In the wake of the controversies over the legislation of Article 23 of the Basic Law, which outlaws treason, sedition, subversion and secession against the central government, the image of DAB was severely undermined by its unconditional support and defence of the legislation. The November 2003 District Councils elections saw the worst electoral performance in party's history, only 62 of the 206 candidates were elected. The party vice-chairman and LegCo member Ip Kwok-him was defeated in his own power base and long-time headquarter Kwun Lung by the pro-democracy The Frontier member and LegCo member Cyd Ho Sau-lan by a narrow margin of 64 votes. The election results led to the resignation of chairman Tsang Yok-sing. Tsang claimed that the electoral setback was due to the DAB's "Tung loyalist" public image. In December the party's Standing Committee elected Ma Lik as Tsang's successor.

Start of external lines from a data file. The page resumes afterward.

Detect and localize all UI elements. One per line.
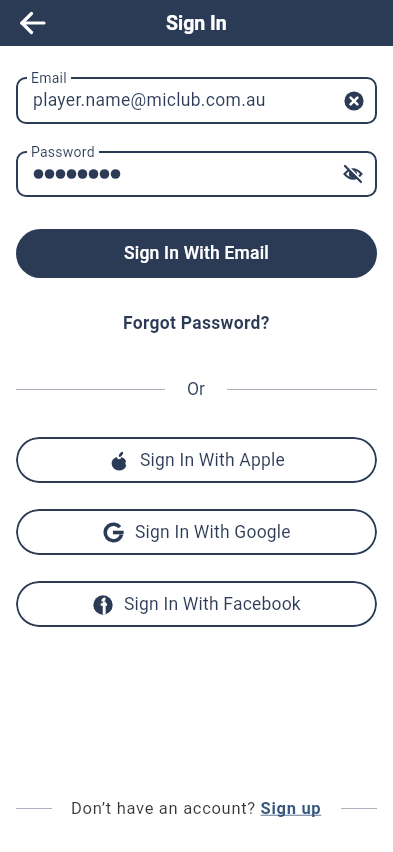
staticText: Password bbox=[31, 144, 95, 160]
staticText: Forgot Password? bbox=[123, 313, 270, 334]
button[interactable] bbox=[20, 10, 46, 36]
button[interactable]: Sign In With Email bbox=[16, 229, 377, 278]
staticText: Sign In With Facebook bbox=[124, 594, 301, 615]
button[interactable] bbox=[341, 162, 365, 186]
staticText: Sign In With Apple bbox=[140, 450, 285, 471]
staticText: Sign In With Email bbox=[124, 243, 270, 264]
button[interactable]: Sign In With Google bbox=[16, 509, 377, 555]
button[interactable]: Forgot Password? bbox=[115, 305, 278, 342]
staticText: Or bbox=[187, 379, 205, 400]
button[interactable]: Sign In With Facebook bbox=[16, 581, 377, 627]
button[interactable] bbox=[343, 90, 365, 112]
staticText: Sign In With Google bbox=[135, 522, 291, 543]
staticText: player.name@miclub.com.au bbox=[33, 90, 266, 111]
button[interactable]: Sign In With Apple bbox=[16, 437, 377, 483]
staticText: Sign In bbox=[166, 12, 227, 35]
staticText: Email bbox=[31, 70, 67, 86]
button[interactable]: Don’t have an account? Sign up bbox=[71, 799, 322, 818]
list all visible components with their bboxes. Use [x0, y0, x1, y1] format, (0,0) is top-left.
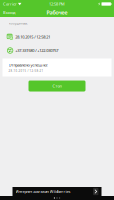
button[interactable]: Стоп — [28, 80, 86, 92]
staticText: Стоп — [52, 83, 62, 89]
staticText: Carrier — [3, 1, 17, 7]
staticText: Рабочее — [46, 9, 68, 16]
staticText: Интернет-магазин Wildberries — [16, 189, 70, 194]
staticText: 28.10.2015 / 12:58:21 — [8, 69, 44, 73]
button[interactable]: Интернет-магазин Wildberries — [12, 187, 102, 200]
staticText: 12:58 PM — [49, 1, 65, 7]
staticText: Координаты: — [9, 22, 28, 25]
staticText: +37.331580 / +122.030757 — [15, 48, 58, 53]
staticText: Выход — [3, 10, 15, 15]
staticText: 28.10.2015 / 12:58:21 — [15, 34, 50, 40]
button[interactable]: Выход — [0, 8, 18, 17]
staticText: Отправлено успешно! — [8, 62, 48, 68]
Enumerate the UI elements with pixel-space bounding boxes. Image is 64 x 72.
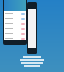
button[interactable]	[4, 11, 26, 16]
button[interactable]	[4, 16, 26, 21]
button[interactable]	[4, 26, 26, 31]
button[interactable]	[4, 31, 26, 36]
button[interactable]	[4, 36, 26, 41]
button[interactable]	[4, 21, 26, 26]
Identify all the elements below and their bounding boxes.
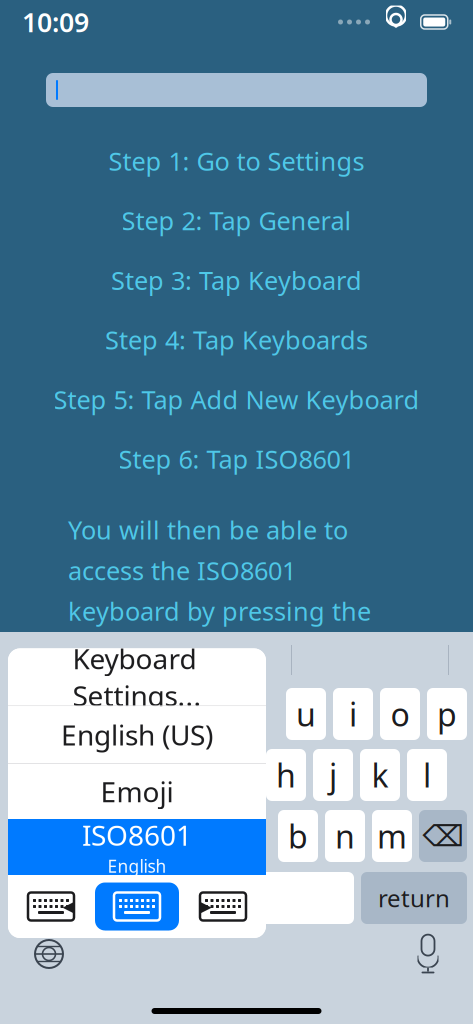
- staticText: ▶: [200, 898, 212, 915]
- button[interactable]: Emoji: [8, 764, 266, 819]
- button[interactable]: Next keyboard: [34, 939, 64, 969]
- button[interactable]: n: [325, 810, 365, 862]
- staticText: Step 5: Tap Add New Keyboard: [54, 383, 420, 416]
- staticText: return: [378, 882, 450, 914]
- button[interactable]: k: [360, 749, 400, 801]
- staticText: Emoji: [100, 773, 174, 810]
- staticText: o: [390, 693, 410, 735]
- button[interactable]: p: [427, 688, 467, 740]
- staticText: h: [276, 754, 296, 796]
- button[interactable]: English (US): [8, 706, 266, 763]
- staticText: u: [296, 693, 316, 735]
- button[interactable]: Delete: [419, 810, 467, 862]
- staticText: Step 1: Go to Settings: [108, 144, 364, 178]
- button[interactable]: i: [333, 688, 373, 740]
- staticText: ◀: [62, 898, 74, 915]
- button[interactable]: ISO8601: [8, 819, 266, 875]
- button[interactable]: o: [380, 688, 420, 740]
- staticText: ⌫: [422, 819, 464, 853]
- button[interactable]: u: [286, 688, 326, 740]
- staticText: Step 2: Tap General: [122, 204, 352, 237]
- button[interactable]: Split keyboard: [197, 890, 249, 922]
- button[interactable]: [46, 73, 427, 107]
- staticText: m: [377, 815, 407, 857]
- staticText: l: [423, 754, 431, 796]
- staticText: ISO8601: [82, 816, 192, 854]
- button[interactable]: b: [278, 810, 318, 862]
- staticText: b: [288, 815, 308, 857]
- staticText: Step 6: Tap ISO8601: [118, 442, 354, 476]
- staticText: You will then be able to access the ISO8…: [68, 513, 371, 709]
- staticText: k: [372, 754, 388, 796]
- button[interactable]: Undock keyboard: [25, 890, 77, 922]
- staticText: 10:09: [22, 4, 89, 40]
- button[interactable]: return: [361, 872, 467, 924]
- staticText: i: [349, 693, 357, 735]
- staticText: p: [437, 693, 457, 735]
- button[interactable]: j: [313, 749, 353, 801]
- staticText: n: [335, 815, 355, 857]
- button[interactable]: Dictation: [417, 938, 439, 970]
- staticText: English (US): [61, 716, 213, 753]
- button[interactable]: h: [266, 749, 306, 801]
- staticText: Step 3: Tap Keyboard: [111, 263, 362, 297]
- button[interactable]: m: [372, 810, 412, 862]
- staticText: j: [329, 754, 337, 796]
- staticText: Step 4: Tap Keyboards: [105, 323, 368, 356]
- button[interactable]: Keyboard Settings...: [8, 648, 266, 705]
- staticText: Keyboard Settings...: [72, 640, 202, 714]
- staticText: English: [108, 855, 166, 878]
- button[interactable]: Dock keyboard: [95, 882, 179, 930]
- button[interactable]: l: [407, 749, 447, 801]
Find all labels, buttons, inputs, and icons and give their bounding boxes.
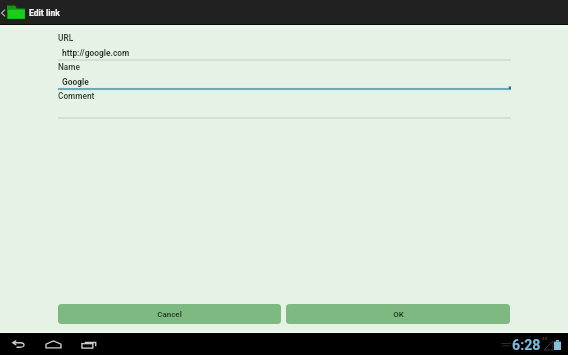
staticText: Edit link [29,8,60,18]
staticText: Google [62,77,89,87]
button[interactable]: Home [40,336,66,352]
button[interactable]: Recent apps [76,336,102,352]
staticText: 6:28 [512,337,541,354]
button[interactable]: Name field [58,61,511,90]
button[interactable]: Comment field [58,90,511,119]
staticText: 3G [542,336,548,341]
staticText: Cancel [157,310,182,319]
button[interactable]: OK [286,304,510,324]
staticText: Comment [58,91,95,101]
button[interactable]: Cancel [58,304,281,324]
staticText: OK [393,310,404,319]
button[interactable]: Back [5,336,31,352]
staticText: http://google.com [62,48,130,58]
button[interactable]: URL field [58,32,511,61]
button[interactable]: Edit link [0,0,66,25]
staticText: Name [58,62,80,72]
staticText: URL [58,33,74,43]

===Late 2000s expansion and electoral victories (2004–2012)===
The 2004 LegCo electoral campaign unfolded amid an economic rebound partly engineered by Beijing's up-lifting measures. The PRC athletes' impressive gains in the August 2004 Athens Olympics and the 50 Chinese Gold Medalists' visit to Hong Kong right before the polling induced among the voters a strong nationalistic pride that was beneficial to DAB candidates. The DAB also managed to exploit the proportional representation to equalise votes for two of the candidates the party endorsed standing in the same constituency. Although support of Chan Yuen-han (FTU) was far higher than Chan Kam-lam (DAB) in Kowloon East, according to earlier polls, the two organisations managed to have both elected. At Hong Kong Island constituency, the ticket of Ma Lik and Choy So-yuk ultimately benefitted from a democratic camp mix-up that led to the resignation of the Democratic Party Chairman, Yeung Sum. The DAB become the largest political party in the Legislative Council to be represented with 12 seats (if including the two members ran under the FTU banner), with the pro-business Liberal Party coming second with 10 seats and the Democratic Party coming third with 9 seats.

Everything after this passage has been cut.